“Good Lord, how did you find out that?”
“A letter came to Sir Vernon from Sir John Bunnery, saying Woodman had approached him in confidence for a loan of sixty thousand pounds, on the joint security of his and my stepfather’s expectations. He said my stepfather had made him his heir.”
“Made whom?”
“Why, Carter. So that he stood to get the money anyway.”
Ellery whistled. “My word, the plot thickens. And now let me tell you my news.”
And so the two lovers exchanged their information. Joan, in her anger against Carter Woodman, was now a good deal easier to convince. She admitted at once the force of Ellery’s evidence. If Woodman had lied, it was not likely that he had lied for nothing. Her anger for the time prevented her from realising the full horror of the position; but presently it came home to her. “Oh, poor Helen,” she said, “what are we to do? It will break her heart.”
“My dear we must clear this thing up now. We can’t leave it where it stands. You see that.”
Joan pulled herself together. “Yes, I suppose we have to go through with it.”
“And find positive proof.”
“I suppose we must go on.”
“We can’t prove it yet, you see,” said Ellery. “But we’ve made a really good beginning on the job of bringing last Tuesday’s business home to Woodman, and we mustn’t lose any time in following up that trail to the end.”
“But how do you propose to follow it up?
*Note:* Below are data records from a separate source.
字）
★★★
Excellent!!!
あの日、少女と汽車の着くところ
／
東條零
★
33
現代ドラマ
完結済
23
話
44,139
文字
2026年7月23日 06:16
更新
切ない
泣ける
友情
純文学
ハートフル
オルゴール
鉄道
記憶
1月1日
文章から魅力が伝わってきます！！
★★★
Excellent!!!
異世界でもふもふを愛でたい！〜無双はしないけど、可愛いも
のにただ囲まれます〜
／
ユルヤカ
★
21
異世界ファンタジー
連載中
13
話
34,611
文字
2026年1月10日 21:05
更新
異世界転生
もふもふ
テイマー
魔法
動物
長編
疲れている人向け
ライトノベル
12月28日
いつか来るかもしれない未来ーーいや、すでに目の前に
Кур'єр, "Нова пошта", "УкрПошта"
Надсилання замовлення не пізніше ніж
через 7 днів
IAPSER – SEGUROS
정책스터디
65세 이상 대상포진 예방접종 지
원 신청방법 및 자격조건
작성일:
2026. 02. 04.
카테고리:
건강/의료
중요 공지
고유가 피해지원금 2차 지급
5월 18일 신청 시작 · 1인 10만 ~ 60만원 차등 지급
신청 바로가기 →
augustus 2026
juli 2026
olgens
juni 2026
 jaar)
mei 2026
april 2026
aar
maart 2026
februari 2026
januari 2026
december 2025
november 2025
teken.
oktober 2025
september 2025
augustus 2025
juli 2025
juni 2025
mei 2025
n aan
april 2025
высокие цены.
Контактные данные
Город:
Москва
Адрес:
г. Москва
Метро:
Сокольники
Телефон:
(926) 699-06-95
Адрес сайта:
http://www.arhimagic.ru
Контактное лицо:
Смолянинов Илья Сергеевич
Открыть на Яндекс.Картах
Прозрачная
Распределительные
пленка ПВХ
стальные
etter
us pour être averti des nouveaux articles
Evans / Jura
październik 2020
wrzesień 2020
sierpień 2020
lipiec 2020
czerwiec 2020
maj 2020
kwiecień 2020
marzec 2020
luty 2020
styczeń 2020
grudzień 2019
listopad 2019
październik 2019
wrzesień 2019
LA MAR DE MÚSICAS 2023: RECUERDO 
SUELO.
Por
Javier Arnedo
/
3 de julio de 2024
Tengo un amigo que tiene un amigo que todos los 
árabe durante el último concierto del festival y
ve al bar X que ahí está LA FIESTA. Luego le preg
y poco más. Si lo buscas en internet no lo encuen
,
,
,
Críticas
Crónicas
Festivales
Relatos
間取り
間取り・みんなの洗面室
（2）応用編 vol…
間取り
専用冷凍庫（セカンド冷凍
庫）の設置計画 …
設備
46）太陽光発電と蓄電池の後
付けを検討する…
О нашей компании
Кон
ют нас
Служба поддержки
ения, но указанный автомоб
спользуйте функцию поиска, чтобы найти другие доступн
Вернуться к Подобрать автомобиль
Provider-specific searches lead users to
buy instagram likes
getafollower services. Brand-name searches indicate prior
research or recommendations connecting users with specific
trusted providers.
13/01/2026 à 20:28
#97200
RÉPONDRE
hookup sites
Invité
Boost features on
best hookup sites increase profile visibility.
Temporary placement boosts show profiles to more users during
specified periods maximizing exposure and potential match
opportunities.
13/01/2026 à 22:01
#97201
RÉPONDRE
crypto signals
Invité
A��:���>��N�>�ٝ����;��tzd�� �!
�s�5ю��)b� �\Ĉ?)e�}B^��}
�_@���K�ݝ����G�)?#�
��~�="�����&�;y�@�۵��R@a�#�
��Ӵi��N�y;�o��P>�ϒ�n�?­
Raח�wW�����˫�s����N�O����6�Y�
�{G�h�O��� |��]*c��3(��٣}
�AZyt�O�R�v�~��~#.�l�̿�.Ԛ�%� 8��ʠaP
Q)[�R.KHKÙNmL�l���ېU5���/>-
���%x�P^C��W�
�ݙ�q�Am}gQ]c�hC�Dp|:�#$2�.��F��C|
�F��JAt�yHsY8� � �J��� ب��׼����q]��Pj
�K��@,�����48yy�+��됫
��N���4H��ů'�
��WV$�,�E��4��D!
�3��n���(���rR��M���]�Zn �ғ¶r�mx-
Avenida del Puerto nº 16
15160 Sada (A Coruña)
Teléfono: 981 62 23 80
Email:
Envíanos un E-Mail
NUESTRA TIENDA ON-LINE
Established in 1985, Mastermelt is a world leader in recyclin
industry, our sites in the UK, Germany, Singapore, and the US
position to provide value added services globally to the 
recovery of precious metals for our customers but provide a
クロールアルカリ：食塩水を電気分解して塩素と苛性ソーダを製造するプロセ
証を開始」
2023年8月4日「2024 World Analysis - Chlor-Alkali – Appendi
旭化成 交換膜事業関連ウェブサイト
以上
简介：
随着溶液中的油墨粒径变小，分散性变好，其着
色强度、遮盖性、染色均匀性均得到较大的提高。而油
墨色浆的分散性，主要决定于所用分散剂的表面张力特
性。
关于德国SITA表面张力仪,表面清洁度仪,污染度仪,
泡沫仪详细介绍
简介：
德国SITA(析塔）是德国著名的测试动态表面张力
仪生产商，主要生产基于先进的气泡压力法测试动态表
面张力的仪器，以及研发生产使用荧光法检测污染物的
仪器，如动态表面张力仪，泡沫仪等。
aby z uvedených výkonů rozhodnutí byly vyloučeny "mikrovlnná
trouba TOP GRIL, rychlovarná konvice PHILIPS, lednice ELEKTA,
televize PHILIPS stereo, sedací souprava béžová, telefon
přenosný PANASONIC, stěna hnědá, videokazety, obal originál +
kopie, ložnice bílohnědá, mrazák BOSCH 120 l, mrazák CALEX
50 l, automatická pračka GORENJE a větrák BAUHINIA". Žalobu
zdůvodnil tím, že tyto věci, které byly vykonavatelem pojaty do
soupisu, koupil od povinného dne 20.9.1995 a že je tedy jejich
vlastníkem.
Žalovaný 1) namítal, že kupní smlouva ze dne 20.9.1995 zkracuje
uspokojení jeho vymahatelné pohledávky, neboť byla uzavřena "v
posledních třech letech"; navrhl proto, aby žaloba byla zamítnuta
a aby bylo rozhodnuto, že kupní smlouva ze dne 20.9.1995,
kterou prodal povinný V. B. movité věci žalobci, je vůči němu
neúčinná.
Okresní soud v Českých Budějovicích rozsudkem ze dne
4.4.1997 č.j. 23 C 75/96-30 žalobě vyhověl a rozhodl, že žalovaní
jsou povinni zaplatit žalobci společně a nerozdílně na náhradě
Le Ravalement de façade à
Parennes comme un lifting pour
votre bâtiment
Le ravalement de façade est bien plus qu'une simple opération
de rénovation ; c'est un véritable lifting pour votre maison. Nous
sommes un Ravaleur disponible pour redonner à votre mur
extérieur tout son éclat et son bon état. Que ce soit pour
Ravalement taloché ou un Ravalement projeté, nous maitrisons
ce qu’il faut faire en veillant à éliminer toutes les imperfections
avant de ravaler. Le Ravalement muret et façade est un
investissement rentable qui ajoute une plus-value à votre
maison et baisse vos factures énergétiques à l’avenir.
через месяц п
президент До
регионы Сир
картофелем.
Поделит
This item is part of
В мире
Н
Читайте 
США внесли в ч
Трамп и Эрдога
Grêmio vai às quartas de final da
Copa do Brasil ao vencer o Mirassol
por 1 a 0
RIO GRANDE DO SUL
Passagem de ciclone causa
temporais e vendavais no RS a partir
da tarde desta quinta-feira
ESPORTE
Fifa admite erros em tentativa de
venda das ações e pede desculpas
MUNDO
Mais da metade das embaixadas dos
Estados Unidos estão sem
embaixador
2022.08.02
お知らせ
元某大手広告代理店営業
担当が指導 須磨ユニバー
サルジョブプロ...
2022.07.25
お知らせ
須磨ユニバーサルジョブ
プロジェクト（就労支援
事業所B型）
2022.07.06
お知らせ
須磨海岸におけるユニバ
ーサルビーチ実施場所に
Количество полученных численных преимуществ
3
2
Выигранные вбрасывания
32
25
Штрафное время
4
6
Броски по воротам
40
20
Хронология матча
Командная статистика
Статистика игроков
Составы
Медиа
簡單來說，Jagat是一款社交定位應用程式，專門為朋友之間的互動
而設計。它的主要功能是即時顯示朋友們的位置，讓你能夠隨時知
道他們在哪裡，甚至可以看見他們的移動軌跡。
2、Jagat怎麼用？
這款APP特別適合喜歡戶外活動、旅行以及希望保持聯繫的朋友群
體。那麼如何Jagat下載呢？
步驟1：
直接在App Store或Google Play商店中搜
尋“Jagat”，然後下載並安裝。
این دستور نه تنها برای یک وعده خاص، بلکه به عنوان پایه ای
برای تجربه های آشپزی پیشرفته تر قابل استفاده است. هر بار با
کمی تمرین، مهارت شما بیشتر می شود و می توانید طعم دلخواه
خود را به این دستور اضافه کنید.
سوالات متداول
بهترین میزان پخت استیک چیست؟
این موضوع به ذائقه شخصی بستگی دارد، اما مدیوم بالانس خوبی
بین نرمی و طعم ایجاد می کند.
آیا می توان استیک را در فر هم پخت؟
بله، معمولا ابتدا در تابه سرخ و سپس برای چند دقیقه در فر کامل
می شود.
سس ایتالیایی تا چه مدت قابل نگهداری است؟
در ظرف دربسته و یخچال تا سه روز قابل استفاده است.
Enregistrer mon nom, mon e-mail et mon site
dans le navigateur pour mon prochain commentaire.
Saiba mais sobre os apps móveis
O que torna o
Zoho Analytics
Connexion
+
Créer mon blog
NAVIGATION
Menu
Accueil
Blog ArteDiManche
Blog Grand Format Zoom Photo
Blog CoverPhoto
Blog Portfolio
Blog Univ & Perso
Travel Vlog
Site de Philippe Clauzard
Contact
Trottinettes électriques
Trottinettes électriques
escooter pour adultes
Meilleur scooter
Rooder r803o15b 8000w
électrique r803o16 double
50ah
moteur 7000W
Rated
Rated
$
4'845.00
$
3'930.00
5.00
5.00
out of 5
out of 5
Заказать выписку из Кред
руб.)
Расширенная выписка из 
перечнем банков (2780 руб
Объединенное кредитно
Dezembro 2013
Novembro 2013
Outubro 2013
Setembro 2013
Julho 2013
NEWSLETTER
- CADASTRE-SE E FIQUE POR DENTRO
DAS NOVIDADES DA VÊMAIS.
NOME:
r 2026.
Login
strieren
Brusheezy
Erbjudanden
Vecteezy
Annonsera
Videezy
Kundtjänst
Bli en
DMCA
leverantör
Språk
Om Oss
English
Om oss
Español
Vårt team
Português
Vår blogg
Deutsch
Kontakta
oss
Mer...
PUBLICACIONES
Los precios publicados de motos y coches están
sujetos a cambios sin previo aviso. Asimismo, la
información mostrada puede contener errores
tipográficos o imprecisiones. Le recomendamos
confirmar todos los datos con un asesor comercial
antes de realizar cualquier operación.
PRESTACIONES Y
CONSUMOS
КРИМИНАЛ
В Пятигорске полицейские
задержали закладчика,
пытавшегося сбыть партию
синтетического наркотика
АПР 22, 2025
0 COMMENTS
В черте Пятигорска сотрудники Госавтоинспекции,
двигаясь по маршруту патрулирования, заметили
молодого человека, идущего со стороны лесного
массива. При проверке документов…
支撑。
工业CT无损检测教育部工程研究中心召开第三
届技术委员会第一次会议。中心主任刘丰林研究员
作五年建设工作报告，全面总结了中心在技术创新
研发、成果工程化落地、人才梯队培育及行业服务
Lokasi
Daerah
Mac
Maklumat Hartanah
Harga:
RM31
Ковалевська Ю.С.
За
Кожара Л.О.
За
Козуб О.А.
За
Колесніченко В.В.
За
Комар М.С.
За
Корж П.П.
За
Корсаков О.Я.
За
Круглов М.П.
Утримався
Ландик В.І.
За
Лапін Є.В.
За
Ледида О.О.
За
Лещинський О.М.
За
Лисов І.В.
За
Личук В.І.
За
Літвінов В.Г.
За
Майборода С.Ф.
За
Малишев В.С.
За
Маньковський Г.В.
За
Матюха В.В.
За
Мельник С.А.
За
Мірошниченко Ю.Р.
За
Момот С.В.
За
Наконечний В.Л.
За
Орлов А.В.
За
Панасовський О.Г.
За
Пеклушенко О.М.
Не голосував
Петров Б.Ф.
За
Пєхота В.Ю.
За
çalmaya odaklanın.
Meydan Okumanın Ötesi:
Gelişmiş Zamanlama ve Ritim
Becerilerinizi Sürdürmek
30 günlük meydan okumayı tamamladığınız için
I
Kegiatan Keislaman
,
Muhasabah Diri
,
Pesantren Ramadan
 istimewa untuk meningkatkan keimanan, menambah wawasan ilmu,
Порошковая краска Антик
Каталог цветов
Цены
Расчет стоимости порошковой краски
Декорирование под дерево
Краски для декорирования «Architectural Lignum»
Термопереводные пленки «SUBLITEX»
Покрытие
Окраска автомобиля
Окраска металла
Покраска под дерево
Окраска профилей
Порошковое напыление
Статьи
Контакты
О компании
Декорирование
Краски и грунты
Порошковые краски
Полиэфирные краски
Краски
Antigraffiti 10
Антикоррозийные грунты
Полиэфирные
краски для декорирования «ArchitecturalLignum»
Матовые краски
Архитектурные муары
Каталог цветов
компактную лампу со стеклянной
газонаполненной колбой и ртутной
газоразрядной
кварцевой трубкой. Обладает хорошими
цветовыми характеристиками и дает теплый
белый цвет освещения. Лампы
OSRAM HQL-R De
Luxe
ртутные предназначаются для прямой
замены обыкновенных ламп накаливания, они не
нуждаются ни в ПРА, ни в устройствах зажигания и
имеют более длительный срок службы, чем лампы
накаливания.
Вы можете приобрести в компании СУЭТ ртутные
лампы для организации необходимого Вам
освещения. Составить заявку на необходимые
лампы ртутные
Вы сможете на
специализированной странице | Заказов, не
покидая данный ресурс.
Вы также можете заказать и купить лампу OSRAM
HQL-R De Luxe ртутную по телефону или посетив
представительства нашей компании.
Haven’t you done all you can there?”
“No. Don’t you see? We must prove that the man the servants took for George that night when he went out of this house was really Carter Woodman.”
“That all sounds very well; but I don’t see how you’re going to do it.”
“Neither do I; but I mean to have a shot.”
“My dear Bob, let me try. It’s my turn to do something. I have an idea, and I may be able to find out about it.”
“You’re very mysterious. Won’t you tell me what the idea is?”
“No, Bob. It may come to nothing; and I’d rather try it myself first. It won’t take long to find out. You’ve done all the clever things so far; and I think it’s my turn for a change.”
“Right you are, Joan. I only hope it’s a good ’un.”
“I hope it is; but it’s only a chance. You come back here tonight and I’ll tell you. Besides, I want an excuse for seeing you again.”
“Darling,” said Ellery, and their conversation for the next few minutes can be left to the experienced imagination of the reader.
XXXI
A Button in a Bag
As soon as Ellery had gone, Joan put on her things and walked across to the Cunningham Hotel, where she went straight upstairs to the rooms occupied by Carter Woodman and his wife. As she expected, there was no one at home. Woodman was at his office, and Marian Brooklyn and Mrs. Woodman were, she knew, away for the day. Joan locked the two doors opening on the corridor, and had the suite safely to herself.
It would have been awkward if anyone had interrupted her, for what she did was to make a thorough search of the rooms, looking particularly at all the articles of male clothing and going very carefully through Carter Woodman’s own belongings. Her search was entirely unsuccessful, and, having replaced everything neatly so that no one would notice that it had been disturbed, she unlocked the doors and gave it up as a bad job.
“So much for that little idea,” she said to herself. “I could never really have hoped to find it there.”
But was that the end of her idea? As Joan finished her tidying up she began to hope that it was not. Carter Woodman had not been foolish enough to leave what she was looking for in his own rooms; but he must, she said to herself, have left it somewhere. Where then would he have left it? Where would she, if she wanted to get safely rid of a rather bulky object, so as never to hear of it again, be likely to leave it?
A station cloakroom at once occurred to her as a likely place; but the prospect of searching all the cloakrooms of London was not alluring. Moreover, there were a dozen other places in which he might have disposed of a compromising object with almost equal safety. At the bottom of the river—a stone was all that was needed. In a pawnshop—of course after removing all marks that would serve to identify the article. In a cab, or any of a hundred other places, merely by leaving them behind. The cabman would hardly ask questions, if he found something of obvious value. To hunt for what Woodman had hidden seemed far more hopeless, far worse than looking for a needle in a haystack. It would need an army of men to do the searching. The police might be able to do that sort of thing. She and Ellery certainly could not.
Yet, if their theory was right, Woodman had almost certainly returned to the hotel after murdering George and Prinsep, bearing with him at least one very comprising piece of property. He could hardly have got rid of it—or them—safely the same evening. Most likely he would have done them up in a bag or parcel and gone out to dispose of them the next morning, on his way to his office. A bag was the more likely, for, as Woodman habitually carried one, it would attract less notice than a parcel. Assume that he had gone out with the things in a bag. Had he taken them to his office, or had he got rid of them on the way? Either might be the case, and it would not be easy to follow up the clue.